守備も攻撃同様、手探りでプレー。形や連係が整ってきた今の森保ジャパンに途中から入るのは、思った以上に大変かもしれない

2024年01月02日 清水英斗

攻撃が全体的に強引すぎた

伊藤涼は巧みに縦パスを引き取ったが、受けた後が続かなかった。(C)SOCCER DIGEST

 2024年元日に行なわれた国際親善試合の日本代表対タイ代表は、5-0で日本が勝利を収めた。

 終わってみれば大勝だが、今試合がデビューとなる選手や、A代表キャップ数の少ない選手が多く出場したため、特に前半は連係乏しく苦戦した。決定機を逃した影響もあるが、チャンス自体が乏しかった。

 5点を奪ったのは、すべて後半だ。前後半の攻撃内容を比べると、チームとしての形の差は明らかだった。

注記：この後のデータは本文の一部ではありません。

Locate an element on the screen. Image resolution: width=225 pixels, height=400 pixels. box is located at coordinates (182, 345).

 両ウイングの幅取りをベースに、縦への突破あるいはハーフスペースへの飛び出しやワンツーで、相手ペナルティエリアの角を突く。角取りに成功したら、真ん中と逆サイドが呼応し、鋭くゴール前へ詰める。この第二次森保ジャパンのセオリーとも言える攻撃を繰り返した後半は、タイを圧倒した。

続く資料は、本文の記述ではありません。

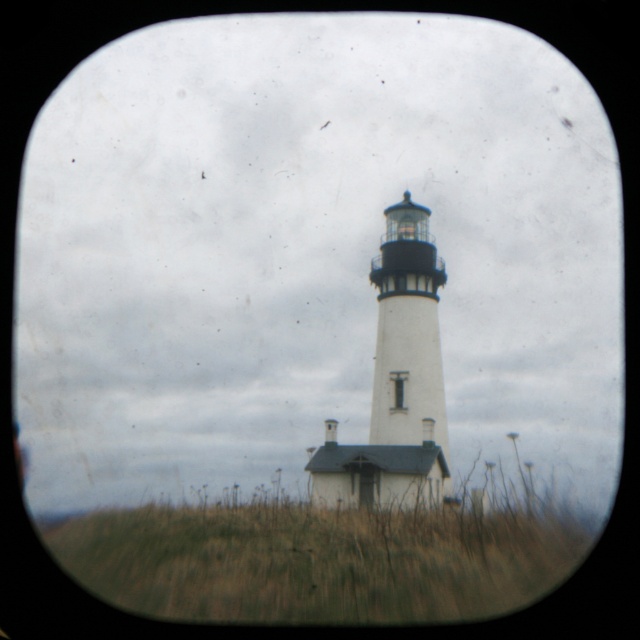 You are a drone operator trying to capture a photo of the lighthouse. The drone is currently hovering at point coordinates of 0.5, 0.5. You need to adjust the drone to avoid the brown dry grass at lower center. Which direction should you move the drone to avoid it?

The brown dry grass at lower center is located at point (321, 557). Since the drone is at (320, 320), moving it to the left would decrease the x coordinate, so moving left would move the drone away from the grass. Alternatively, moving slightly upward would increase the y coordinate, but since the grass is at 0.503 in y, moving up to 0.51 would also avoid it. However, the primary direction to move away from the grass at (321, 557) from (320, 320) is to the left.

 ところが、前半はこのような攻撃の形が無い。トップ下の伊藤涼太郎は、相手ブロックのすき間で巧みに縦パスを引き取ったが、受けた後が続かない。フリーで前を向き、相手を巧みにかわしても、その後は連係に詰まって拠所なくボールを持ち続ける姿が目についた。
 
 周りの動きを含め、相手ゴールへ直線的に突撃するばかりで、タイの守備陣に集結してスペースを消されると手詰まり。攻撃が全体的に強引すぎた。

 一方、前半の途中から右サイドでは変化があり、伊東純也がそれまで中寄りだった立ち位置を外へ移し、毎熊晟矢と共に右サイドの崩しを重点的に行なった。タイのSBを外へ釣り出せば、CBとの間にスペースが空く。通常の森保ジャパンの攻めに立ち返った。

 しかし、右サイドで背後を取った際の真ん中や左サイドの詰めは、後半と比べれば遅い。中村敬斗らが後半に実践したように、相手GKとDFの間へ鋭く出て行く選手がおらず、迫力が今ひとつ出なかった。

 個々の選手が持ち味を見せる場面はあった。しかし、チームの文脈との絡みが無いため、攻撃の一つひとつが単発に留まった。形や連係が整ってきた今の森保ジャパンに途中から入るのは、思った以上に大変かもしれない。